HN goes through phases. I remember when patio11 was the star of the hour on here. At another time it was that security guy (can't remember his name).

And for those who think it's just organic with all of the upvotes, HN absolutely does have a +/- comment bias for users, and it does automatically feature certain people and suppress others.

rymc 3 hours ago|||

the security you mean is probably tptacek (https://news.ycombinator.com/user?id=tptacek)

imiric 3 hours ago|||

> And for those who think it's just organic with all of the upvotes, HN absolutely does have a bias for authors, and it does automatically feature certain people and suppress others.

Exactly.

There are configurable settings for each account, which might be automatically or manually set—I'm not sure–, that control the initial position of a comment in threads, and how long it stays there. There might be a reward system, where comments from high-karma accounts are prioritized over others, and accounts with "strikes", e.g. direct warnings from moderators, are penalized.

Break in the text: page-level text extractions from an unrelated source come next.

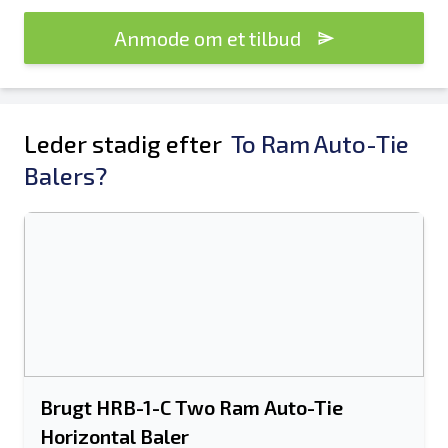
Anmode om et tilbud
Leder stadig efter
To Ram Auto-Tie
Balers?
Brugt HRB-1-C Two Ram Auto-Tie
Horizontal Baler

The difference in upvotes that account ultimately receives, and thus the impact on the discussion, is quite stark. The more visible a comment is, i.e. the more at the top it is, the more upvotes it can collect, which in turn makes it stay at the top, and so on.

It's safe to assume that certain accounts, such as those of YC staff, mods, or alumni, or tech celebrities like simonw, are given the highest priority.

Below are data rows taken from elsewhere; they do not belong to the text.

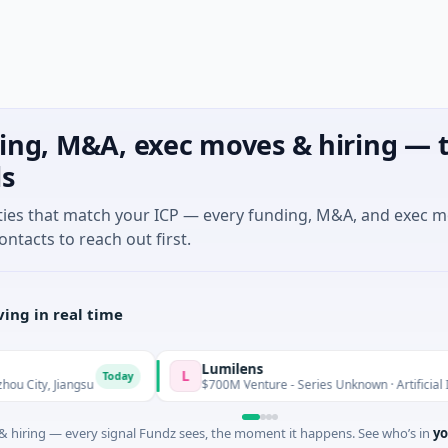
ing, M&A, exec moves & hiring — t
ls
ties that match your ICP — every funding, M&A, and exec 
ontacts to reach out first.
ing in real time
Lumilens
L
Today
 Jiangsu
$700M Venture - Series Unknown · Artificial Intelligen
 hiring — every signal Fundz sees, the moment it happens. See who’s in
yo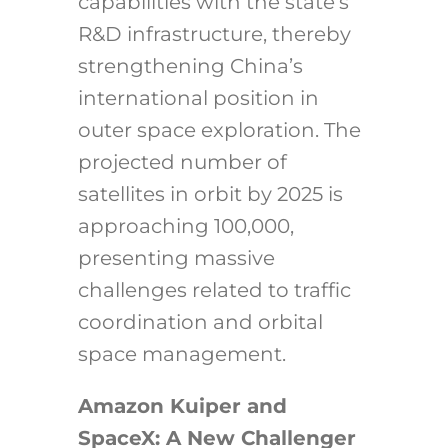
capabilities with the state’s
R&D infrastructure, thereby
strengthening China’s
international position in
outer space exploration. The
projected number of
satellites in orbit by 2025 is
approaching 100,000,
presenting massive
challenges related to traffic
coordination and orbital
space management.
Amazon Kuiper and
SpaceX: A New Challenger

I've noticed this on my own account. Before being warned for an IMO bullshit reason, my comments started to appear near the middle, and quickly float down to the bottom, whereas before they would usually be at the top for a few minutes. The quality of what I say hasn't changed, though the account's standing, and certainly the community itself, has.

I don't mind, nor particularly care about an arbitrary number. This is a proprietary platform run by a VC firm. It would be silly to expect that they've cracked the code of online discourse, or that their goal is to keep it balanced. The discussions here are better on average than elsewhere because of the community, although that also has been declining over the years.

I still find it jarring that most people would vote on a comment depending on if they agree with it or not, instead of engaging with it intellectually, which often pushes interesting comments to the bottom. This is an unsolved problem here, as much as it is on other platforms.

throwaway2027 2 hours ago||||

Time flies and simonw his AI feedback isn't always received favorably, sometimes he pushes it too much.

francispauli 2 hours ago||||

thanks for reminding me i need to follow his blog weekly again

mythz 8 hours ago||

I consider HuggingFace more "Open AI" than OpenAI - one of the few quiet heroes (along with Chinese OSS) helping bring on-premise AI to the masses.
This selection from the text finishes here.